Surety Bonds | Master Builders Insurance Brokers
Enjoy greater financial flexibility.
Bid / tender bonds
Advance payment bonds
Retention release bonds
Off-site material bonds
Bank fronted bonds
$50M+ per annum turnover
$5M minimum net tangible worth
Positive cash flow
Positive working capital
3+ years of continuous profitability
3+ years in operation
What are Surety Bonds?
Surety Bonds are the most efficient and cost-effective way to finance your contract security obligations and are widely accepted by the private sector, federal, state and local municipalities.
A surety bond is a three-way obligation between the Contractor, the Principal or Beneficiary and the Surety who has the responsibility to secure the obligations of the Contractor.
Surety bonds are a genuine alternative to traditional secured guarantee bank facilities. They are designed to deliver a flexible and effective bonding program, operating alongside your traditional banking line of credit. Bonds carry an identical wording to a bank guarantee, following the Australian Standards AS2124 which is an unconditional and on-demand undertaking. They also carry the same obligations at law as a bank guarantee.
A surety bond gives you greater financial flexibility by allowing your organisation to leverage your capital base (i.e. better utilisation of your balance sheet), thus enhancing working capital and opportunities to improve liquidity.
Surety bonds remove the need to have contingent liability (i.e. lazy capital) on your balance sheet. They help overcome the current ‘rationing’ of credit by financial institutions, meaning contractors can take on more projects without being restricted by security requirements.

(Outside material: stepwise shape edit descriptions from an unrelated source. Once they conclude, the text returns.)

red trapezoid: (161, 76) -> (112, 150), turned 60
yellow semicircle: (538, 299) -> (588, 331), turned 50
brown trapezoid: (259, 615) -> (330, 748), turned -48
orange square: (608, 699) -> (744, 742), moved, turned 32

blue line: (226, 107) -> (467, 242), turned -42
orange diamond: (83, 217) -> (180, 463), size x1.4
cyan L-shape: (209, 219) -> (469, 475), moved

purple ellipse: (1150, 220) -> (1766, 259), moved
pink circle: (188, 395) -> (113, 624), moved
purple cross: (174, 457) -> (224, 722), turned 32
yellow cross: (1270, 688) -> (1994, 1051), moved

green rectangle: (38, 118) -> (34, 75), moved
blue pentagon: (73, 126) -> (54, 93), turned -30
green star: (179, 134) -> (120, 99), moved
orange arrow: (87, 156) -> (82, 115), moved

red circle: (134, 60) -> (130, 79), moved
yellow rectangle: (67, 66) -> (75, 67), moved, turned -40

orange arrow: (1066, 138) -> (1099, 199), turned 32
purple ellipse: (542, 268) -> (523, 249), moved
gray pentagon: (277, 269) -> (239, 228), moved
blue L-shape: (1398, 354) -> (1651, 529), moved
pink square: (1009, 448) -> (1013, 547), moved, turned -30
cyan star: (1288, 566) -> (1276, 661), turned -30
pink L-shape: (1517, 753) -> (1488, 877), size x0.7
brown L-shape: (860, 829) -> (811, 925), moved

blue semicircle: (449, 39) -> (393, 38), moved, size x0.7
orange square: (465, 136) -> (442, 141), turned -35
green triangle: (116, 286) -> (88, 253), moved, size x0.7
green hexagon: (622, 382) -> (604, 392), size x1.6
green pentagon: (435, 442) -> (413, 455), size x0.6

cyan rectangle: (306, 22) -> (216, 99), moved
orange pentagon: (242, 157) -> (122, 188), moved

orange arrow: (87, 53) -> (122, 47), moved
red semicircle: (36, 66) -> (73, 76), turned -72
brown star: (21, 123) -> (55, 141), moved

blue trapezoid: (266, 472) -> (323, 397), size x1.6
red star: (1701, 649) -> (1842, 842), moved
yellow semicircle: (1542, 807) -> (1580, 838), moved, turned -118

We utilise the services of leading Australian underwriters when applying for Surety Bonds.
Surety Bonds vs. bank guarantees?
Let’s look at an example: You win a contract for $20 million, you are required to lodge a bond for $2 million (10% of the contract value).
A financial institution would require you to either place a deposit of $2 million or use assets of similar value as security. As surety bonds are unsecured, your assets remain unencumbered and working capital is released to fund future contracts.
Another example of why your should consider Surety Bonds:
One of Australia’s leading major building companies shockingly went into administration after being unable to secure additional funds from its banks following cost blow-outs on their large-scale projects.
The building company utilised surety bonds for their performance and maintenance guarantees. Once the company was in administration, the beneficiaries of the bonds, principals of the projects they had contracted to, claimed on the surety bonds in place.
Just over $150m was called on in the first week of administration with all bonds paid within two weeks of the building company going into administration.